Author: Steven Raichlen
Publisher: Tom Doherty
Publish Date: June 5, 2012
Source: I received a copy from the publisher; however, this did not affect my review.
Why You're Reading This Book:
- You're a fiction fan.
- You like interesting characters.
- You like vivid cities.
From Goodreads.com: "Claire Doheney, recovering from a serious illness, agrees to house-sit in an oceanfront mansion on Chappaquiddick island in Martha’s Vineyard. The New York book editor hopes to find solace, strength, and sufficient calm to finish her biography of the iconoclastic psychotherapist, Wilhelm Reich.
The last thing she expects to find is love.
Then she meets a mysterious man the locals call the Hermit. No one knows his real name or where he lives. To their mutual surprise, Claire and the stranger discover that they share a passion for cooking that soon sparks something more.
But Claire’s new friend has a terrible secret that threatens to drive them apart forever.
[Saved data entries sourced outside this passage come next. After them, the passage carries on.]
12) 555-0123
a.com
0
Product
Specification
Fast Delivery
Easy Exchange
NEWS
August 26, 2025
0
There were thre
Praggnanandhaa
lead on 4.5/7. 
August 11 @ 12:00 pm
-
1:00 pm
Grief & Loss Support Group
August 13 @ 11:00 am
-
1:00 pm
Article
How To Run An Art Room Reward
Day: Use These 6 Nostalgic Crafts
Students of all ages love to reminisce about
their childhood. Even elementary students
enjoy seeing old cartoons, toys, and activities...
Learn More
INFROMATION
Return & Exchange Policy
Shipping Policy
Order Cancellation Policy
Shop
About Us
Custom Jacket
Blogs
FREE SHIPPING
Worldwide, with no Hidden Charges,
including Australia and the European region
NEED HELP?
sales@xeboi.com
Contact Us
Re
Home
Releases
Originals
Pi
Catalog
The clock is ticking. Can Claire let love into her life once more before it's too late?"
My Two Cents:
This book is amazing! Let me just give you a little taste of what you're in for with this book:
"We're all wounded in some way," he said. "It's not what you have that makes you beautiful. It's what you've lost and still managed to go on living without."
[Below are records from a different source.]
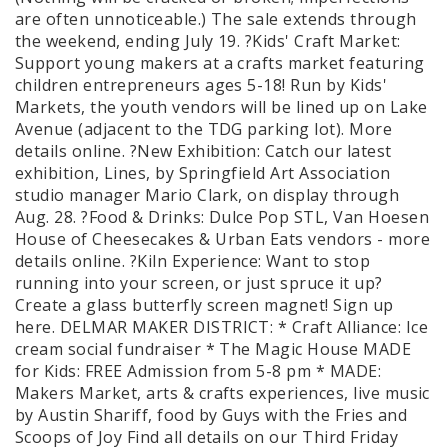
are often unnoticeable.) The sale extends through
the weekend, ending July 19. ?Kids' Craft Market:
Support young makers at a crafts market featuring
children entrepreneurs ages 5-18! Run by Kids'
Markets, the youth vendors will be lined up on Lake
Avenue (adjacent to the TDG parking lot). More
details online. ?New Exhibition: Catch our latest
exhibition, Lines, by Springfield Art Association
studio manager Mario Clark, on display through
Aug. 28. ?Food & Drinks: Dulce Pop STL, Van Hoesen
House of Cheesecakes & Urban Eats vendors - more
details online. ?Kiln Experience: Want to stop
running into your screen, or just spruce it up?
Create a glass butterfly screen magnet! Sign up
here. DELMAR MAKER DISTRICT: * Craft Alliance: Ice
cream social fundraiser * The Magic House MADE
for Kids: FREE Admission from 5-8 pm * MADE:
Makers Market, arts & crafts experiences, live music
by Austin Shariff, food by Guys with the Fries and
Scoops of Joy Find all details on our Third Friday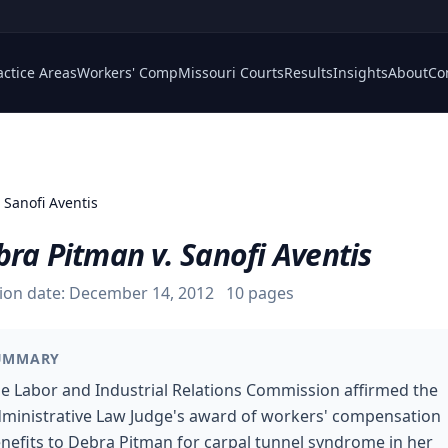
actice Areas
Workers' Comp
Missouri Courts
Results
Insights
About
Co
 Sanofi Aventis
ra Pitman v. Sanofi Aventis
ion date:
December 14, 2012
10
pages
UMMARY
e Labor and Industrial Relations Commission affirmed the
ministrative Law Judge's award of workers' compensation
nefits to Debra Pitman for carpal tunnel syndrome in her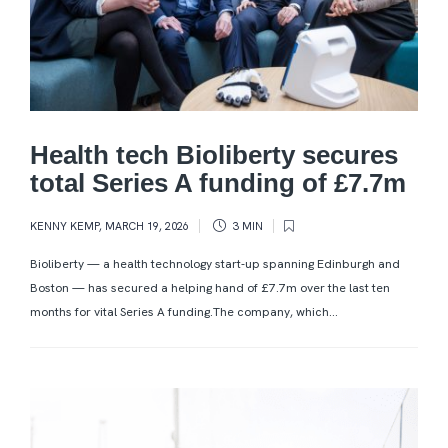
Health tech Bioliberty secures
total Series A funding of £7.7m
KENNY KEMP
,
MARCH 19, 2026
3 MIN
Bioliberty — a health technology start-up spanning Edinburgh and
Boston — has secured a helping hand of £7.7m over the last ten
months for vital Series A funding.The company, which...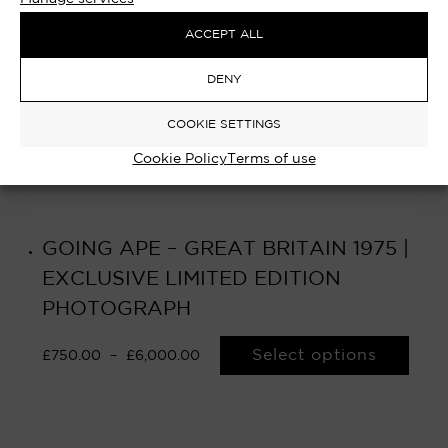
ACCEPT ALL
DENY
COOKIE SETTINGS
Cookie Policy
Terms of use
GOING APE – GREAT BRITAIN 1975 |
EXCLUSIVE LIMITED EDITION
PHOTOGRAPH
Select options
£
750.00
–
£
6,000.00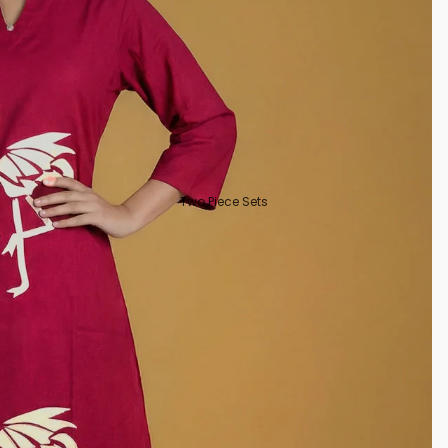
Two Piece Sets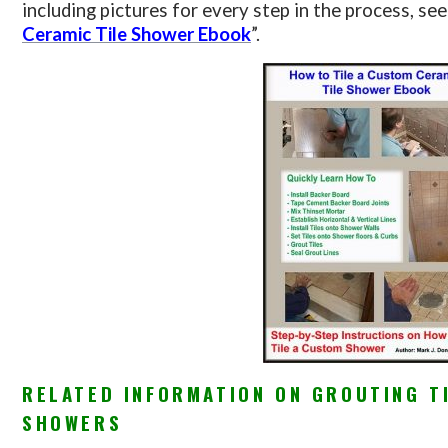
including pictures for every step in the process, see
Ceramic Tile Shower Ebook
”.
RELATED INFORMATION ON GROUTING T
SHOWERS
How perfect is that quote? You may want to read it right now and that's okay. But there's more! This book really has a little bit of something for everyone. There's great characters (the two main characters, Claire and the Hermit, are heartbreaking and wonderful and so real). I really, really loved these characters. They're so tragic in their own way and they come together for something really beautiful. There's food! Claire and the Hermit are both wonderful cooks and make things that make you want to lick the pages just so you might get the tiniest taste of what they're cooking. There's a good love story with a great lesson. There's a mystery! See, there's really a little bit of something for everyone.
There's also a great setting. Chappaquiddick is where it's set, which before this book was only known to me as the place where Ted Kennedy had that car accident which killed a young woman. Fun fact: I have a newspaper front page from when Apollo 11 landed on the moon, which happened to be right around when Kennedy had the accident so there is a story on the same front page about that. Kind of creepy, no? Anyhow, what I love about the setting is that from the way that it is written about, you can tell that the author really knows the place. He does a great job of making it come alive.
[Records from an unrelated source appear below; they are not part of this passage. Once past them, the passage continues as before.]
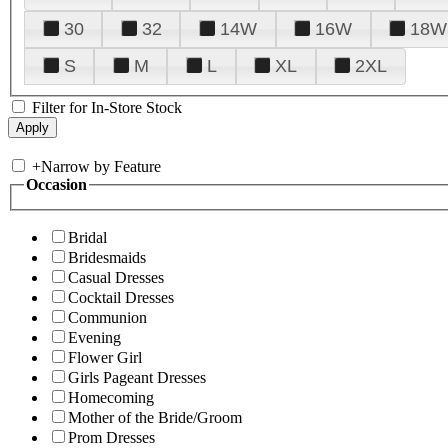
30
32
14W
16W
18W
S
M
L
XL
2XL
Filter for In-Store Stock
+
Narrow by Feature
Occasion
Bridal
Bridesmaids
Casual Dresses
Cocktail Dresses
Communion
Evening
Flower Girl
Girls Pageant Dresses
Homecoming
Mother of the Bride/Groom
Prom Dresses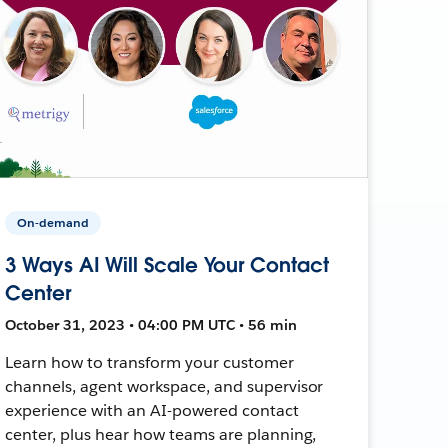
On-demand
3 Ways AI Will Scale Your Contact
Center
October 31, 2023 • 04:00 PM UTC • 56 min
Learn how to transform your customer
channels, agent workspace, and supervisor
experience with an AI-powered contact
center, plus hear how teams are planning,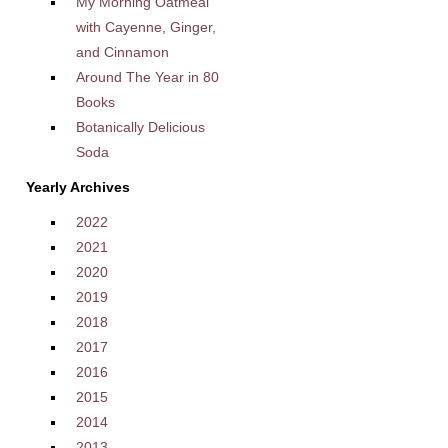
My Morning Oatmeal
with Cayenne, Ginger,
and Cinnamon
Around The Year in 80
Books
Botanically Delicious
Soda
Yearly Archives
2022
2021
2020
2019
2018
2017
2016
2015
2014
2013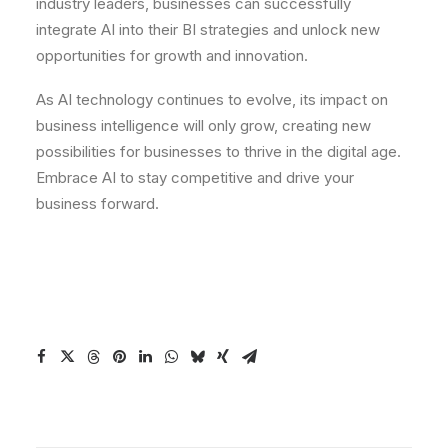
industry leaders, businesses can successfully
integrate AI into their BI strategies and unlock new
opportunities for growth and innovation.
As AI technology continues to evolve, its impact on
business intelligence will only grow, creating new
possibilities for businesses to thrive in the digital age.
Embrace AI to stay competitive and drive your
business forward.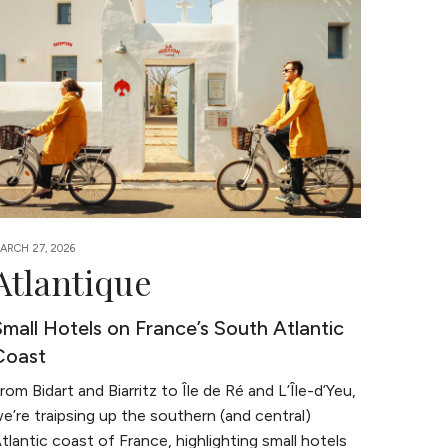
ARCH 27, 2026
Atlantique
Small Hotels on France’s South Atlantic
Coast
rom Bidart and Biarritz to Île de Ré and L’Île-d’Yeu,
e’re traipsing up the southern (and central)
tlantic coast of France, highlighting small hotels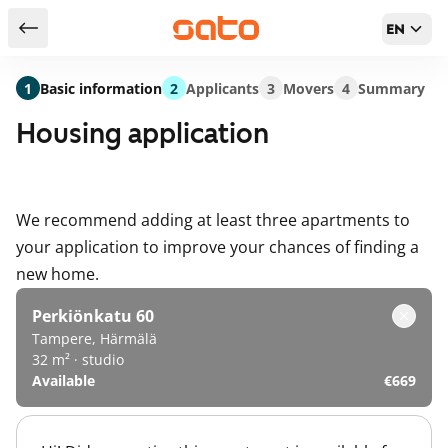
EN
Return to serch results
1
Basic information
2
Applicants
3
Movers
4
Summary
Housing application
We recommend adding at least three apartments to
your application to improve your chances of finding a
new home.
Perkiönkatu 60
Tampere, Härmälä
32 m² · studio
Available
€669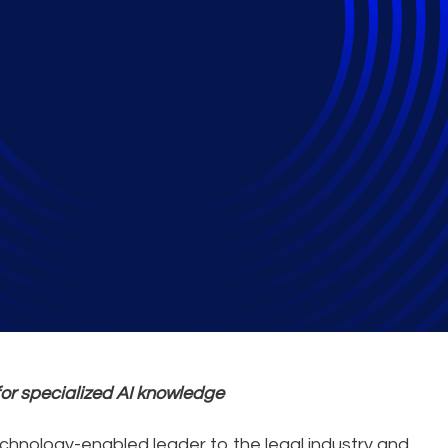
ud Delivers Legal Wo
ion
for specialized AI knowledge
technology-enabled leader to the legal industry and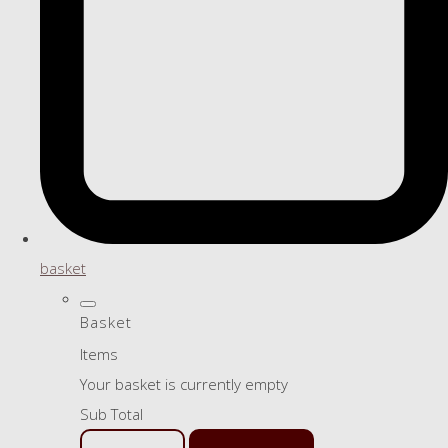
basket
Basket
Items
Your basket is currently empty
Sub Total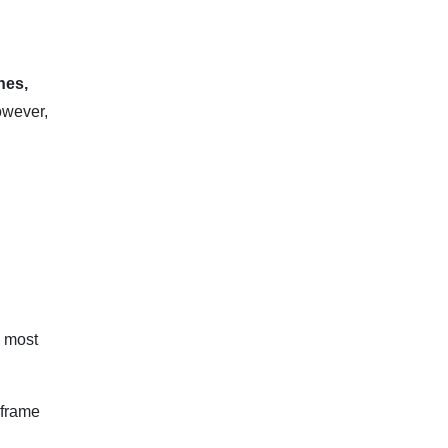
nes,
however,
e most
eframe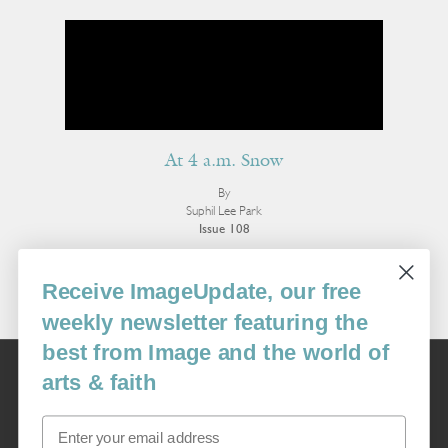
At 4 a.m. Snow
By
Suphil Lee Park
Issue 108
More Poetry
Receive ImageUpdate, our free
weekly newsletter featuring the
best from Image and the world of
Image
arts & faith
USA: 16915 SE 272nd St, Suite #100-213, Covington, WA 98042
image@imagejournal.org | 206-659-6008 Tax ID: 311-04-1181
Email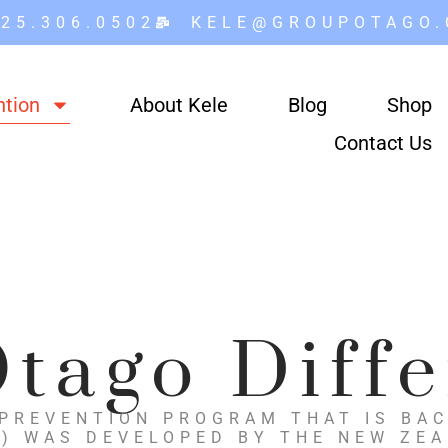
25.306.0502
KELE@GROUPOTAGO
ntion
About Kele
Blog
Shop
Contact Us
tago Diff
 PREVENTION PROGRAM THAT IS BAC
) WAS DEVELOPED BY THE NEW ZE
Now I loved the story but there were a couple things that I didn't get about the story. I don't want to give anything away (you all still really, really need to read this book). First, why didn't Claire do something besides mope when she found on the big twist? I thought that she would take more action. Why didn't Sylvie try to make amends? Would you really send a letter like that? I didn't fully understand the motivations behind the characters, which took me out of the story a little bit.
That being said, this book is still pretty fabulous. This is the book that you get lost in. It's the one where you make sure you have a ton of time to devote to it because you know that you aren't going to want to stop reading it for awhile.